(Beginning of Provided records)

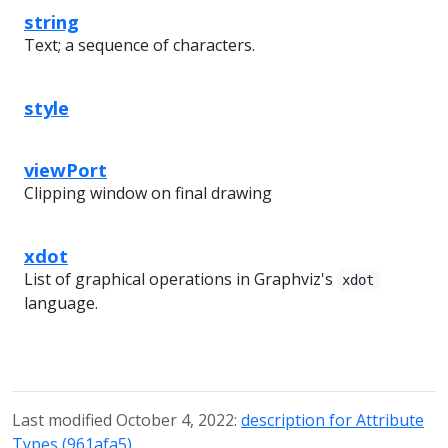
string
Text; a sequence of characters.
style
viewPort
Clipping window on final drawing
xdot
List of graphical operations in Graphviz's
xdot
language.
Last modified October 4, 2022:
description for Attribute
Types (961afa5)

(End of Provided records)

Print every entry verbatim and leave all pictures out.

string
Text; a sequence of characters.
style
viewPort
Clipping window on final drawing
xdot
List of graphical operations in Graphviz's
xdot
language.
Last modified October 4, 2022:
description for Attribute
Types (961afa5)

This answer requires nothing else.